Lior Libman of One Hour Translation has released a web tool that you can use to quickly determine if text was translated by one of the three major machine translation (MT) engines: Google Translate, Yahoo! Babel Fish, and Bing Translate.
It’s called the Translation Detector.
To use it, you input your source text and target text and then it tells you the probability of each of the three MT engines being the culprit.
How does it know this? Simple. Behind the scenes it takes the source text and runs it through the three MT engines and then compares the output to your target text. So the caveat here is that this tool only compares against those three MT engines.
Being the geek that I am, I couldn’t help but give it a test drive.
It correctly guessed between text translated by Google Translate vs. Bing Translate (I didn’t try Yahoo!). Below is a screen shot of what I found after inputing the Google Translate text:
Next, I input source and target text that I had copied from the Apple web site (US and Germany). I would be shocked if the folks at Apple were crunching their source text through Google Translate.
And, sure enough, here’s what the Translation Detector spit out:
So if you suspect your translator is taking shortcuts with Google Translate or another engine, this might be just the tool to test that theory.
Though in defense of translators everywhere, I’ve never heard of anyone resorting to an MT engine to cut corners.

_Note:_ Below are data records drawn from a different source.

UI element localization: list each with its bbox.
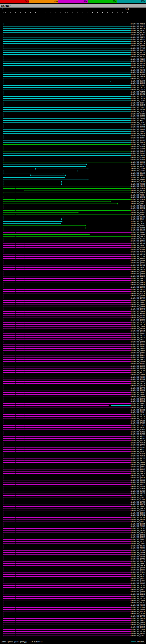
hit-row[interactable]: UniRef100_A6YE28 — [0, 293, 146, 295]
hit-row[interactable]: UniRef100_A6JUD8 — [0, 312, 146, 314]
hit-row[interactable]: UniRef100_Q293A4 — [0, 606, 146, 608]
hit-row[interactable]: UniRef100_C5L7N2 — [0, 93, 146, 95]
hit-row[interactable]: UniRef100_Q9YVQ9 — [0, 587, 146, 589]
hit-row[interactable]: UniRef100_C5GNR3 — [0, 113, 146, 115]
hit-row[interactable]: UniRef100_B3IUP2 — [0, 67, 146, 69]
hit-row[interactable]: UniRef100_C7NV06 — [0, 628, 146, 630]
hit-row[interactable]: UniRef100_B3ICY1 — [0, 163, 146, 166]
hit-row[interactable]: UniRef100_A9QN43 — [0, 185, 146, 187]
hit-row[interactable]: UniRef100_C3TYG9 — [0, 584, 146, 587]
hit-row[interactable]: UniRef100_B3L761 — [0, 545, 146, 547]
hit-row[interactable]: UniRef100_A8I1V9 — [0, 52, 146, 54]
hit-row[interactable]: UniRef100_Q58GH8 — [0, 608, 146, 611]
hit-row[interactable]: UniRef100_A6YPU2 — [0, 451, 146, 453]
hit-row[interactable]: UniRef100_A6YPV5 — [0, 448, 146, 450]
hit-row[interactable]: UniRef100_C5LPP1 — [0, 122, 146, 124]
hit-row[interactable]: UniRef100_A44R09 — [0, 582, 146, 584]
hit-row[interactable]: UniRef100_A6YPS6 — [0, 253, 146, 256]
hit-row[interactable]: UniRef100_A9Z9Y6 — [0, 28, 146, 30]
hit-row[interactable]: UniRef100_Q9YVT2 — [0, 339, 146, 341]
hit-row[interactable]: UniRef100_A6YE19 — [0, 455, 146, 457]
hit-row[interactable]: UniRef100_B3L763 — [0, 602, 146, 604]
hit-row[interactable]: UniRef100_Q6WVF9 — [0, 286, 146, 288]
hit-row[interactable]: UniRef100_Q9U062 — [0, 534, 146, 536]
hit-row[interactable]: UniRef100_A44R03 — [0, 363, 146, 365]
hit-row[interactable]: UniRef100_A1L2K7 — [0, 139, 146, 142]
hit-row[interactable]: UniRef100_B2DDN2 — [0, 201, 146, 203]
hit-row[interactable]: UniRef100_Q95U79 — [0, 133, 146, 135]
hit-row[interactable]: UniRef100_Q58GH2 — [0, 475, 146, 477]
hit-row[interactable]: UniRef100_C5KG34 — [0, 89, 146, 91]
hit-row[interactable]: UniRef100_Q9Y019 — [0, 269, 146, 271]
hit-row[interactable]: UniRef100_B2DD90 — [0, 198, 146, 200]
hit-row[interactable]: UniRef100_B1PKE9 — [0, 490, 146, 492]
hit-row[interactable]: UniRef100_B5W4Q3 — [0, 212, 146, 214]
hit-row[interactable]: UniRef100_Q9NK12 — [0, 280, 146, 282]
hit-row[interactable]: UniRef100_C7NV00 — [0, 374, 146, 376]
hit-row[interactable]: UniRef100_B1L7L3 — [0, 238, 146, 240]
hit-row[interactable]: UniRef100_C7NV03 — [0, 543, 146, 545]
hit-row[interactable]: UniRef100_C7SZ24 — [0, 418, 146, 420]
hit-row[interactable]: UniRef100_Q9NK21 — [0, 356, 146, 358]
hit-row[interactable]: UniRef100_C0LL55 — [0, 220, 146, 222]
hit-row[interactable]: UniRef100_Q3ZJR3 — [0, 319, 146, 321]
hit-row[interactable]: UniRef100_B3IUP6 — [0, 108, 146, 110]
hit-row[interactable]: UniRef100_C1K9V9 — [0, 144, 146, 146]
hit-row[interactable]: UniRef100_A6YPU9 — [0, 249, 146, 251]
hit-row[interactable]: UniRef100_Q58GH6 — [0, 552, 146, 554]
hit-row[interactable]: UniRef100_A0B7D7 — [0, 376, 146, 378]
hit-row[interactable]: UniRef100_A6YF06 — [0, 290, 146, 293]
hit-row[interactable]: UniRef100_C0LL63 — [0, 229, 146, 231]
hit-row[interactable]: UniRef100_A6VIL2 — [0, 242, 146, 244]
hit-row[interactable]: UniRef100_Q9U9W4 — [0, 343, 146, 346]
hit-row[interactable]: UniRef100_B8YJX6 — [0, 43, 146, 45]
hit-row[interactable]: UniRef100_B8NWJ8 — [0, 284, 146, 286]
hit-row[interactable]: UniRef100_A6YF28 — [0, 440, 146, 442]
hit-row[interactable]: UniRef100_Q9U9T8 — [0, 503, 146, 505]
hit-row[interactable]: UniRef100_Q9NK13 — [0, 278, 146, 280]
hit-row[interactable]: UniRef100_Q9U069 — [0, 271, 146, 273]
hit-row[interactable]: UniRef100_C5LF60 — [0, 124, 146, 126]
hit-row[interactable]: UniRef100_Q9U9T5 — [0, 532, 146, 534]
hit-row[interactable]: UniRef100_Q09TP8 — [0, 155, 146, 157]
hit-row[interactable]: UniRef100_Q9NK09 — [0, 622, 146, 624]
hit-row[interactable]: UniRef100_A6TE73 — [0, 494, 146, 497]
hit-row[interactable]: UniRef100_Q9YOU2 — [0, 264, 146, 266]
hit-row[interactable]: UniRef100_A9QNK9 — [0, 179, 146, 181]
hit-row[interactable]: UniRef100_C5KWR2 — [0, 118, 146, 120]
hit-row[interactable]: UniRef100_B2DD96 — [0, 188, 146, 190]
hit-row[interactable]: UniRef100_B8NWJ9 — [0, 282, 146, 284]
hit-row[interactable]: UniRef100_Q293Z8 — [0, 477, 146, 479]
hit-row[interactable]: UniRef100_B1PKE5 — [0, 446, 146, 448]
hit-row[interactable]: UniRef100_C3TYH0 — [0, 613, 146, 615]
hit-row[interactable]: UniRef100_B6S2X6 — [0, 481, 146, 484]
hit-row[interactable]: UniRef100_B5W4N9 — [0, 157, 146, 159]
hit-row[interactable]: UniRef100_Q9U9W3 — [0, 392, 146, 394]
hit-row[interactable]: UniRef100_B5W4P4 — [0, 137, 146, 139]
hit-row[interactable]: UniRef100_A44R08 — [0, 554, 146, 556]
hit-row[interactable]: UniRef100_Q6JUC7 — [0, 245, 146, 247]
hit-row[interactable]: UniRef100_C5M6J9 — [0, 150, 146, 152]
hit-row[interactable]: UniRef100_B5ADV0 — [0, 499, 146, 501]
hit-row[interactable]: UniRef100_A0B7E1 — [0, 547, 146, 549]
hit-row[interactable]: UniRef100_B1PKF5 — [0, 488, 146, 490]
hit-row[interactable]: UniRef100_C5LU3B — [0, 98, 146, 100]
hit-row[interactable]: UniRef100_Q9YVT3 — [0, 387, 146, 389]
hit-row[interactable]: UniRef100_A6YPV3 — [0, 492, 146, 494]
hit-row[interactable]: UniRef100_A0B7E2 — [0, 576, 146, 578]
hit-row[interactable]: UniRef100_Q5UH16 — [0, 142, 146, 144]
hit-row[interactable]: UniRef100_Q0WQ44 — [0, 174, 146, 176]
hit-row[interactable]: UniRef100_Q58GH5 — [0, 523, 146, 525]
hit-row[interactable]: UniRef100_A4KRQ5 — [0, 315, 146, 317]
hit-row[interactable]: UniRef100_A0B7E4 — [0, 633, 146, 635]
hit-row[interactable]: UniRef100_Q9U9W9 — [0, 304, 146, 306]
hit-row[interactable]: UniRef100_Q58GG9 — [0, 361, 146, 363]
hit-row[interactable]: UniRef100_Q9NK23 — [0, 359, 146, 361]
hit-row[interactable]: UniRef100_C0LL69 — [0, 176, 146, 179]
hit-row[interactable]: UniRef100_Q9U9U9 — [0, 462, 146, 464]
hit-row[interactable]: UniRef100_C7NV04 — [0, 571, 146, 574]
hit-row[interactable]: UniRef100_Q9YVQ5 — [0, 615, 146, 617]
hit-row[interactable]: UniRef100_C7SY27 — [0, 424, 146, 426]
hit-row[interactable]: UniRef100_Q9NK14 — [0, 236, 146, 238]
hit-row[interactable]: UniRef100_C0LL64 — [0, 218, 146, 220]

I actually see this tool as part of something bigger — the emergence of third-party tools and vendors that evaluate, benchmark, and optimize machine translation engines. Right now, these three engines are black boxes. I wrote awhile back of one person’s efforts to compare the quality of these three engines. But there are lots of opportunities here. As more people use these engines there will be a greater need for more intelligence about which engine works best for what types of text. And hopefully we’ll see vendors arise that leverage these MT engines for industry-specific functions.
UPDATE: As the commenters noted below, there are limits to the quality of results you will get if you input more than roughly 130 words. The tool is limited by API word-length caps.